PASPA’s proponents will argue that the federal government has the right to protect its citizens from vices and harmful activity. But when a federal ban is enacted without laying out a course of action with viable options for the states to choose from, it is a violation of the Constitution of the United States of America.
“The preemptive force of federal law does not authorize Congress to prohibit State action whenever and however it desires,” said West Virginia Solicitor General, Elbert Lin. “if Congress enacts a federal regime for which it takes clear responsibility, it may expressly preempt contrary State action to protect that regime. But if Congress simply prohibits State action in the absence of an existing federal scheme, it is unlawfully commandeering the states to enact federal policy.”

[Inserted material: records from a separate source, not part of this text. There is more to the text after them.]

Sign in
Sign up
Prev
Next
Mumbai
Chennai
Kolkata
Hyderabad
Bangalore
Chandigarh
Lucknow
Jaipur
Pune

This federal ban not only keeps states from enacting the desires of its residents (commandeering their actions), it also violates the states’ sovereignty, as it prevents them from repealing their own laws as well. This takes away any choice that the state would have, making it a clear (in New Jersey’s opinion) violation of the Tenth Amendment.
The state will also argue that the federal government is showing preferential treatment to certain states over others. Their argument is that Nevada has a monopoly on gambling in the US, a multi-billion dollar industry. New Jersey will argue that the federal government showing preferential treatment to Nevada and other grandfathered states, violates Equal Protection, as it costs 46 states the ability to generate revenue in a similar manner.
The Plausibility Of An Outcome in New Jersey’s Favor
Even though the state has been turned down by every other court for sports betting in New Jersey, they actually have a pretty good shot at succeeding in the Supreme Court. Not only do they have a case that has piqued the interest of at least four justices (that is what is needed to have cert granted), it also has statistics on its side. In 2016, SCOTUS overturned 83% of lower court rulings. So really, New Jersey’ losing record is an advantage.
In addition to this, PASPA has been given the side eye by at least one sitting Justice (Ruth Bader Ginsburg), as well as by a former Justice (John Paul Stevens). PASPA’s selective enforcement in the US and the questionable viability of a federal gambling ban under the expanded reach of state sovereignty might not be able to stand up under actual arguments, rather than its wavering longevity under passing scrutiny.
Finally, SCOTUS has a slight conservative edge, with five of the nine justices affiliated with the Republican Party. This conservative ideology could be what New Jersey needs to strike down PASPA and restore states’ rights.
Working against them though is the fact that SCOTUS hasn’t overturned a federal ban under a Tenth Amendment violation since last century. In 55 years, there have only been two cases that have been successful on this front, in 1992 and in 1998.
That being said, the rulings in these two cases can work to New Jersey’s benefit. In 1992, Sandra Day O’Connor wrote for the majority and stated that “Congress cannot directly compel states to enforce federal regulations.” In 1998, it was Antonin Scalia who wrote the decision. “Forced participation of the state’s executive [powers] in the actual administration of a federal program…is unconstitutional.” PASPA does both.
In all, New Jersey does have a viable chance to win their case. It just needs to be argued expertly.